Soto v. Bushmaster Firearms International, LLC
Facts
The defendants manufactured, distributed, and sold a Bushmaster XM15-E2S semiautomatic rifle, which Adam Lanza used in the Sandy Hook shooting after his mother had purchased it from a Connecticut gun store in 2010. The plaintiffs alleged two main theories: that selling this assault-style rifle to civilians was itself negligent and unfair, and that the defendants wrongfully marketed the rifle to civilians by glorifying offensive military-style use. They further alleged that this marketing was a substantial factor in Lanza's choice of weapon and the lethality of the attack. The defendants argued that PLCAA barred the suit and that the state-law claims were otherwise legally insufficient.
Issue
Whether the plaintiffs stated legally sufficient wrongful death claims based on negligent entrustment or CUTPA, and whether PLCAA barred those claims.
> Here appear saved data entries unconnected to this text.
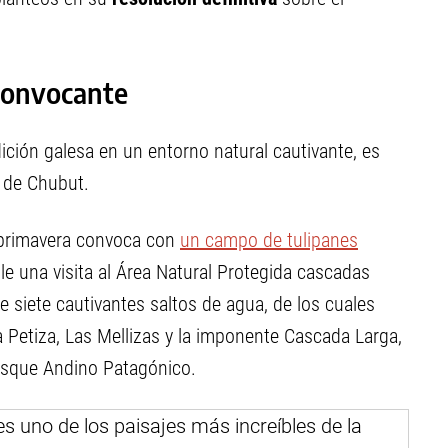
 convocante
dición galesa en un entorno natural cautivante, es
de Chubut.
a primavera convoca con
un campo de tulipanes
le una visita al Área Natural Protegida cascadas
e siete cautivantes saltos de agua, de los cuales
a Petiza, Las Mellizas y la imponente Cascada Larga,
osque Andino Patagónico.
More specifically, the court considered whether CUTPA claims based on wrongful firearms marketing could proceed under PLCAA's predicate exception.
Rule
Under Connecticut common law, negligent entrustment requires that the defendant know or have reason to know that the person directly entrusted with the dangerous instrumentality is likely to use it in an unsafe manner; the doctrine does not extend merely because a dangerous product sold to civilians might later reach some unknown unsafe user. Under CUTPA, any person who suffers an ascertainable loss caused by an unfair trade practice has standing without any business relationship requirement, and personal injuries directly caused by wrongful advertising are cognizable damages. A wrongful death claim predicated on CUTPA must satisfy both § 52-555 and CUTPA's three-year limitation period. For PLCAA, a state consumer protection statute such as CUTPA may qualify as a predicate statute when applied to claims that firearms sellers knowingly engaged in wrongful advertising or marketing of firearms for illegal purposes and that violation proximately caused the harm.